The sentinel paused, its glassy eyes tracking the commotion. It grunted, a wet, guttural sound, and lowered its lantern, apparently satisfied that the noise had been caused by the birds. It turned and walked back into the fog, the yellow light fading into the black shroud.


Caleb leaned against the bulkhead of the wheelhouse, his breath coming in ragged gasps. The physical exertion had taken a heavy toll; his right arm was throbbing with a deep, freezing ache that seemed to radiate from his collarbone, and his chest felt tight, the wooden ticking of his heart growing faster.


“That was too close,” Sarah said, sliding back onto the deck. She looked at Caleb, her eyes filled with a mixture of anger and deep concern. “You’re in no shape to do this, Caleb. Your arm... it’s spreading, isn't it?”


“It doesn't matter,” Caleb said, his voice flat. He reached down with his left hand, using his fingers to smear a fresh layer of wet mud over the cracked portion of the heartwood, silencing the cold hum once more. “The wood is loaded. We have the keys. We go now.”


Captain Joseph stepped to the wheel, his hand resting on the throttle. “The channel is clear of lanterns, but the outer breakwater is still blocked. We’ll have to run silent, without the engine, until we clear the point.”


“Use the silent oars,” Sarah said, untying the canvas-wrapped sweeps from the deck. “I’ll pull the port side. Caleb, you keep that timber covered.”

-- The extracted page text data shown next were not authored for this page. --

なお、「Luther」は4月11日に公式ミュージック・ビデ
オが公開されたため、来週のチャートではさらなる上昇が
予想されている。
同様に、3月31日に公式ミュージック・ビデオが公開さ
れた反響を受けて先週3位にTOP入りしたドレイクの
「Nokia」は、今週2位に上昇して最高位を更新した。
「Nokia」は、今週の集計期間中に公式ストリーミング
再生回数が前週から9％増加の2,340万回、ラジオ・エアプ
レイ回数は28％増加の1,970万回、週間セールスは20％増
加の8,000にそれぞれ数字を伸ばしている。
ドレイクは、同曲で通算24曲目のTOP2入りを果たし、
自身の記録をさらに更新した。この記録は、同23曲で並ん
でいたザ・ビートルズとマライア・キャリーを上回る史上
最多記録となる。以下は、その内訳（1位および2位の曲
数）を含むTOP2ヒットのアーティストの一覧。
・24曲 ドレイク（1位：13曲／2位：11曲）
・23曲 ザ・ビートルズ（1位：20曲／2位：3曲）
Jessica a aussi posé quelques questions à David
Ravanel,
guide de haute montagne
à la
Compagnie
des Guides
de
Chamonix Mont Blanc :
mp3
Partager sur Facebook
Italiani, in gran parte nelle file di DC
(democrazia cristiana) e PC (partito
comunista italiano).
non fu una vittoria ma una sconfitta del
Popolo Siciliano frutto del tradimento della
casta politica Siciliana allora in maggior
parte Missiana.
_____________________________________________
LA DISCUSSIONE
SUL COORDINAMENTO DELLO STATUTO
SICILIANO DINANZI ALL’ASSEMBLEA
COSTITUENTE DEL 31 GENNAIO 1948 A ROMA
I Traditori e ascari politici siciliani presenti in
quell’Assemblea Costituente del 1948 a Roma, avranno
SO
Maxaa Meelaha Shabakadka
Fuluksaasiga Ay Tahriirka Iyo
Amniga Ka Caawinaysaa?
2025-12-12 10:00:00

Caleb nodded, his left hand gripping the mud-caked log as the *Clara* slipped away from the Salt-Rimed Pier. The boat glided into the dark, narrow channel, the hull slicing through the water with a soft, wet hiss. The fog wrapped around them, cold and protective, isolating them from the decaying town.


But as they moved deeper into the channel, Caleb looked down at the water beneath the bow.


The dark crimson hue of the harbor was intensifying. The water began to bubble, small pockets of air rising to the surface and bursting with a soft, wet hiss. Beneath the surface, a thick, carpet-like layer of bioluminescent crimson algae began to boil, its sickly red light pulsing in perfect sync with the ticking in Caleb’s chest.


The Red Tide was shifting, and the currents beneath them were growing wild, pulling the small trawler toward the jagged, unseen teeth of the outer reefs.